## WHAT YOU HAVE TO DO
The listing below should be reproduced exactly, with the pictures omitted.

[[ RECORDS FOR THE EXERCISE, beginning ]]

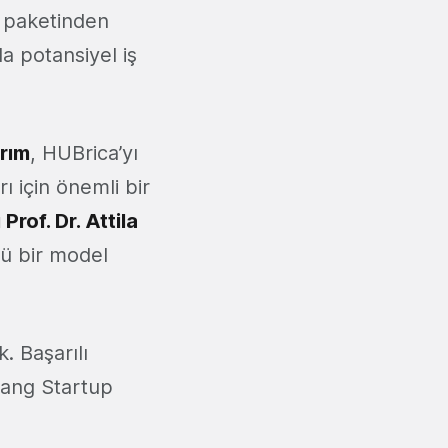
j paketinden
a potansiyel iş
ırım
, HUBrica’yı
ı için önemli bir
rof. Dr. Attila
ü bir model
 Başarılı
 Bang Startup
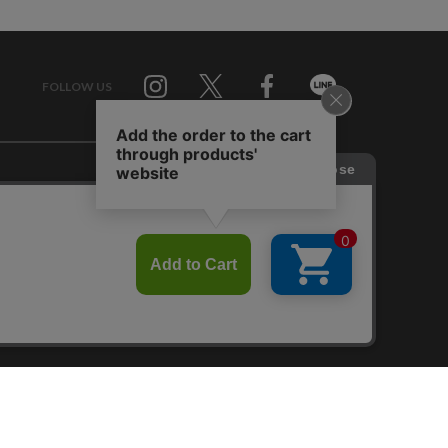
FOLLOW US
Twitter
Facebook
Line
せ
RAGTAG お買い取りサイト
RAGTAG 公式アプリ
RAGTAG MEMBER'S CARD
RAGTAG MAGAZINE
RAGTAG Global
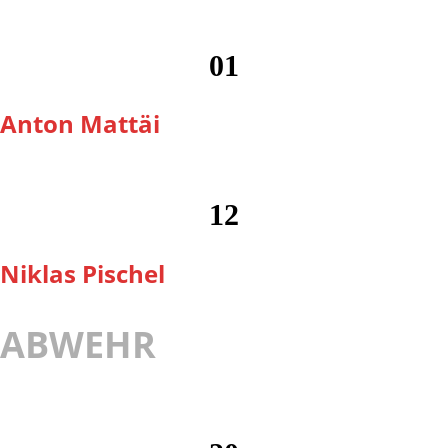
01
Anton Mattäi
12
Niklas Pischel
ABWEHR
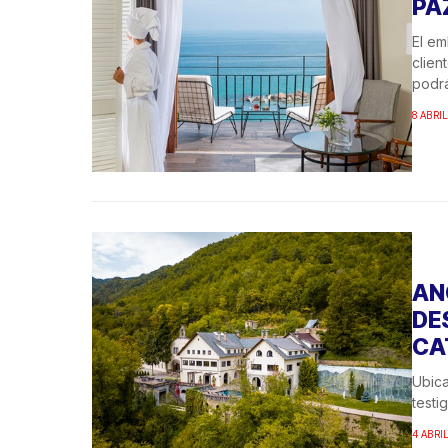
PA
El em
clien
podra
espec
8 ABRI
AN
DE
CA
Ubica
testig
4 ABRI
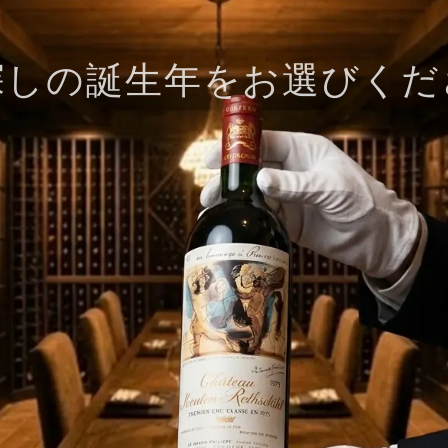
探しの誕生年をお選びくだ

[[ RECORDS FOR THE EXERCISE, end ]]

## ANSWER FOR THIS EXERCISE
j paketinden
a potansiyel iş
ırım
, HUBrica’yı
ı için önemli bir
rof. Dr. Attila
ü bir model
 Başarılı
 Bang Startup
FOLLOW US
Twitter
Facebook
Line
せ
RAGTAG お買い取りサイト
RAGTAG 公式アプリ
RAGTAG MEMBER'S CARD
RAGTAG MAGAZINE
RAGTAG Global
01
Anton Mattäi
12
Niklas Pischel
ABWEHR
PA
El em
clien
podra
espec
8 ABRI
AN
DE
CA
Ubica
testig
4 ABRI
探しの誕生年をお選びくだ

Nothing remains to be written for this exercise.